═════ Information supplied ═════
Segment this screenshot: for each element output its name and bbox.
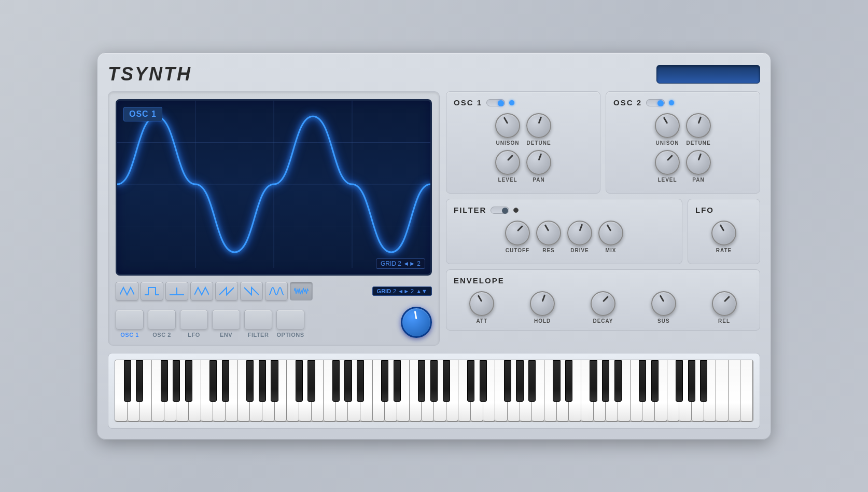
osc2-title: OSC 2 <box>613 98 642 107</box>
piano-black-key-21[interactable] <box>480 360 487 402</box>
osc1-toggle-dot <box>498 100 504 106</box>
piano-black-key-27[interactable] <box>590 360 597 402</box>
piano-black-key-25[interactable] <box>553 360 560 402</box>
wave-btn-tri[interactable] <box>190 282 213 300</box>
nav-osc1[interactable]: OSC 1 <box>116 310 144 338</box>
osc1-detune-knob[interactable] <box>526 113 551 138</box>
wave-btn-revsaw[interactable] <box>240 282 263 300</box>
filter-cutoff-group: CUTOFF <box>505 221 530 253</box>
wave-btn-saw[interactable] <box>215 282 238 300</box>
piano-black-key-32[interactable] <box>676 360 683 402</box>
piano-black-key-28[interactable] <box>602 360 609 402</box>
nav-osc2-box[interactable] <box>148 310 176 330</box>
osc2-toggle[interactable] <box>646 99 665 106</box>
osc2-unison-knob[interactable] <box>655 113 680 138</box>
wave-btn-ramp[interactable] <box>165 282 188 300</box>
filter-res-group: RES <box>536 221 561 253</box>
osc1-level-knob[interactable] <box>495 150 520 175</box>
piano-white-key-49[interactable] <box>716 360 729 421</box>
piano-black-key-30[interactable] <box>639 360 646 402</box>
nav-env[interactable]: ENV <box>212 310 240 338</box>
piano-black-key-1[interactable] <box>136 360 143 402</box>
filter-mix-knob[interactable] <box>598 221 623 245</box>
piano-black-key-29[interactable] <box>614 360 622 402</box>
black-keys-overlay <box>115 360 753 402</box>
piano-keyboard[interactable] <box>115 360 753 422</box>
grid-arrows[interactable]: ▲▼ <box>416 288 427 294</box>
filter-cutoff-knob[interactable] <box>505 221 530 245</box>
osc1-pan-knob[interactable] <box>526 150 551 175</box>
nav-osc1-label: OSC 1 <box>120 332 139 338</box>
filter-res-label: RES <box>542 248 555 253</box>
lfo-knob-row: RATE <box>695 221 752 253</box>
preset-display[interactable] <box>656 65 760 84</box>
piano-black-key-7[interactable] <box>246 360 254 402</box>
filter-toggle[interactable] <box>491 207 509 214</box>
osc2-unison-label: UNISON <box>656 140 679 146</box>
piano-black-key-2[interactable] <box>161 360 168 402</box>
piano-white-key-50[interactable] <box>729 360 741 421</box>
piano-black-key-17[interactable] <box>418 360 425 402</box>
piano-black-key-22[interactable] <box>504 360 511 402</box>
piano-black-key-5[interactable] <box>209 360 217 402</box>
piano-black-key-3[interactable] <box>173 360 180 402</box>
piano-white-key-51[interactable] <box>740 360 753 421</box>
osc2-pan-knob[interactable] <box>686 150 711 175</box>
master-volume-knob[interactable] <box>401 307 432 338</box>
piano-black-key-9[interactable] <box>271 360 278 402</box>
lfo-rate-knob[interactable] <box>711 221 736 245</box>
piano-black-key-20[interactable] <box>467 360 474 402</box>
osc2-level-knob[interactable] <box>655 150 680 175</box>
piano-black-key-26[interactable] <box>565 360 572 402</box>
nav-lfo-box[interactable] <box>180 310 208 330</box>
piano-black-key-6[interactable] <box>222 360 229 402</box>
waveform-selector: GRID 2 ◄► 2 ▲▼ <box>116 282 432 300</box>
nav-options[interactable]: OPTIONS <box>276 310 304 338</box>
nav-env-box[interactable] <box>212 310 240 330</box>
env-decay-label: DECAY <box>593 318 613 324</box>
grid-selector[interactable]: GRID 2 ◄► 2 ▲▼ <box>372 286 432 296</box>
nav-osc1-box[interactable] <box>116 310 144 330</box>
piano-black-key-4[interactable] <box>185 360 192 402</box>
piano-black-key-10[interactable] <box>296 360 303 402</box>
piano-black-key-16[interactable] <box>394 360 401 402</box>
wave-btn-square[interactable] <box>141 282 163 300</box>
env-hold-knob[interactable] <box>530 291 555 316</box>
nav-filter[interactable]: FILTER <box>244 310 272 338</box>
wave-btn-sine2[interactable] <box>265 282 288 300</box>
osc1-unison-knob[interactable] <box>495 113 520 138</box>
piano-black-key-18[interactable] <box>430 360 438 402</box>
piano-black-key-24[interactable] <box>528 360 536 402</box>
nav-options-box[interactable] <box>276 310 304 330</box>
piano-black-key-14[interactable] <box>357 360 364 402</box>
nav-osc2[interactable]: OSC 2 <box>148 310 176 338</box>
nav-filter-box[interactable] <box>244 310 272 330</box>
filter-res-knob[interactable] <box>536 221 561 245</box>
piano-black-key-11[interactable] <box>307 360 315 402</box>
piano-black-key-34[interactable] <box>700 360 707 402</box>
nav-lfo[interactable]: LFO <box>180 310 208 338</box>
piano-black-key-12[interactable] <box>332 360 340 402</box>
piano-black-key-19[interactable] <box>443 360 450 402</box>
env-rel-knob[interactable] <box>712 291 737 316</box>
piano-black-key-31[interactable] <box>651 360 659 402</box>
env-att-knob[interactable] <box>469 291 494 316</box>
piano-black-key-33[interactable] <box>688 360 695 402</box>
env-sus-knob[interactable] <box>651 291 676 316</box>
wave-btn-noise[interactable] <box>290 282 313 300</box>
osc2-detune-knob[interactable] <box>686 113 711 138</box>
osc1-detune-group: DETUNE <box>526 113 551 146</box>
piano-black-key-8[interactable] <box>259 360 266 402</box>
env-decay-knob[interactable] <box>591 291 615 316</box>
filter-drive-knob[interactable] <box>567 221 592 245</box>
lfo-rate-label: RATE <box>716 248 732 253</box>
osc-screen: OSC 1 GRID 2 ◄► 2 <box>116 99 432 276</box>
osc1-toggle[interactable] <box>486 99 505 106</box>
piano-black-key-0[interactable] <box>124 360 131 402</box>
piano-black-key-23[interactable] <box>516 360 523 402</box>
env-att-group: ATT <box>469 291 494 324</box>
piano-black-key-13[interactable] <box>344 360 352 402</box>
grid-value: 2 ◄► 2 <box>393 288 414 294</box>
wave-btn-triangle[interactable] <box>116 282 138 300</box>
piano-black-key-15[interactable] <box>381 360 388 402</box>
═════
The entries must be written out again unchanged. Images are to be left out.

Segment this screenshot: for each element output its name and bbox.
osc2-title: OSC 2 <box>613 98 642 107</box>
piano-black-key-21[interactable] <box>480 360 487 402</box>
osc1-toggle-dot <box>498 100 504 106</box>
piano-black-key-27[interactable] <box>590 360 597 402</box>
piano-black-key-25[interactable] <box>553 360 560 402</box>
wave-btn-tri[interactable] <box>190 282 213 300</box>
nav-osc1[interactable]: OSC 1 <box>116 310 144 338</box>
osc1-detune-knob[interactable] <box>526 113 551 138</box>
wave-btn-revsaw[interactable] <box>240 282 263 300</box>
filter-cutoff-group: CUTOFF <box>505 221 530 253</box>
wave-btn-saw[interactable] <box>215 282 238 300</box>
piano-black-key-32[interactable] <box>676 360 683 402</box>
piano-black-key-28[interactable] <box>602 360 609 402</box>
nav-osc2-box[interactable] <box>148 310 176 330</box>
osc2-toggle[interactable] <box>646 99 665 106</box>
osc2-unison-knob[interactable] <box>655 113 680 138</box>
wave-btn-ramp[interactable] <box>165 282 188 300</box>
filter-res-group: RES <box>536 221 561 253</box>
osc1-level-knob[interactable] <box>495 150 520 175</box>
piano-white-key-49[interactable] <box>716 360 729 421</box>
piano-black-key-30[interactable] <box>639 360 646 402</box>
nav-env[interactable]: ENV <box>212 310 240 338</box>
piano-black-key-1[interactable] <box>136 360 143 402</box>
filter-mix-knob[interactable] <box>598 221 623 245</box>
piano-black-key-29[interactable] <box>614 360 622 402</box>
black-keys-overlay <box>115 360 753 402</box>
piano-keyboard[interactable] <box>115 360 753 422</box>
grid-arrows[interactable]: ▲▼ <box>416 288 427 294</box>
filter-cutoff-knob[interactable] <box>505 221 530 245</box>
osc1-pan-knob[interactable] <box>526 150 551 175</box>
nav-osc1-label: OSC 1 <box>120 332 139 338</box>
filter-res-label: RES <box>542 248 555 253</box>
lfo-knob-row: RATE <box>695 221 752 253</box>
preset-display[interactable] <box>656 65 760 84</box>
piano-black-key-7[interactable] <box>246 360 254 402</box>
filter-toggle[interactable] <box>491 207 509 214</box>
osc2-unison-label: UNISON <box>656 140 679 146</box>
piano-black-key-2[interactable] <box>161 360 168 402</box>
piano-white-key-50[interactable] <box>729 360 741 421</box>
piano-black-key-17[interactable] <box>418 360 425 402</box>
piano-black-key-22[interactable] <box>504 360 511 402</box>
piano-black-key-5[interactable] <box>209 360 217 402</box>
piano-black-key-3[interactable] <box>173 360 180 402</box>
piano-white-key-51[interactable] <box>740 360 753 421</box>
osc2-pan-knob[interactable] <box>686 150 711 175</box>
master-volume-knob[interactable] <box>401 307 432 338</box>
piano-black-key-9[interactable] <box>271 360 278 402</box>
lfo-rate-knob[interactable] <box>711 221 736 245</box>
piano-black-key-20[interactable] <box>467 360 474 402</box>
osc2-level-knob[interactable] <box>655 150 680 175</box>
piano-black-key-26[interactable] <box>565 360 572 402</box>
nav-lfo-box[interactable] <box>180 310 208 330</box>
piano-black-key-6[interactable] <box>222 360 229 402</box>
waveform-selector: GRID 2 ◄► 2 ▲▼ <box>116 282 432 300</box>
nav-options[interactable]: OPTIONS <box>276 310 304 338</box>
nav-env-box[interactable] <box>212 310 240 330</box>
env-decay-label: DECAY <box>593 318 613 324</box>
grid-selector[interactable]: GRID 2 ◄► 2 ▲▼ <box>372 286 432 296</box>
nav-osc1-box[interactable] <box>116 310 144 330</box>
piano-black-key-4[interactable] <box>185 360 192 402</box>
piano-black-key-10[interactable] <box>296 360 303 402</box>
piano-black-key-16[interactable] <box>394 360 401 402</box>
wave-btn-square[interactable] <box>141 282 163 300</box>
env-hold-knob[interactable] <box>530 291 555 316</box>
nav-filter[interactable]: FILTER <box>244 310 272 338</box>
wave-btn-sine2[interactable] <box>265 282 288 300</box>
osc1-unison-knob[interactable] <box>495 113 520 138</box>
piano-black-key-18[interactable] <box>430 360 438 402</box>
piano-black-key-24[interactable] <box>528 360 536 402</box>
nav-options-box[interactable] <box>276 310 304 330</box>
piano-black-key-14[interactable] <box>357 360 364 402</box>
nav-osc2[interactable]: OSC 2 <box>148 310 176 338</box>
nav-filter-box[interactable] <box>244 310 272 330</box>
filter-res-knob[interactable] <box>536 221 561 245</box>
piano-black-key-11[interactable] <box>307 360 315 402</box>
piano-black-key-34[interactable] <box>700 360 707 402</box>
nav-lfo[interactable]: LFO <box>180 310 208 338</box>
piano-black-key-12[interactable] <box>332 360 340 402</box>
piano-black-key-19[interactable] <box>443 360 450 402</box>
env-rel-knob[interactable] <box>712 291 737 316</box>
piano-black-key-31[interactable] <box>651 360 659 402</box>
env-att-knob[interactable] <box>469 291 494 316</box>
piano-black-key-33[interactable] <box>688 360 695 402</box>
env-sus-knob[interactable] <box>651 291 676 316</box>
wave-btn-noise[interactable] <box>290 282 313 300</box>
osc2-detune-knob[interactable] <box>686 113 711 138</box>
osc1-detune-group: DETUNE <box>526 113 551 146</box>
piano-black-key-8[interactable] <box>259 360 266 402</box>
env-decay-knob[interactable] <box>591 291 615 316</box>
filter-drive-knob[interactable] <box>567 221 592 245</box>
lfo-rate-label: RATE <box>716 248 732 253</box>
osc-screen: OSC 1 GRID 2 ◄► 2 <box>116 99 432 276</box>
osc1-toggle[interactable] <box>486 99 505 106</box>
piano-black-key-0[interactable] <box>124 360 131 402</box>
piano-black-key-23[interactable] <box>516 360 523 402</box>
env-att-group: ATT <box>469 291 494 324</box>
piano-black-key-13[interactable] <box>344 360 352 402</box>
grid-value: 2 ◄► 2 <box>393 288 414 294</box>
wave-btn-triangle[interactable] <box>116 282 138 300</box>
piano-black-key-15[interactable] <box>381 360 388 402</box>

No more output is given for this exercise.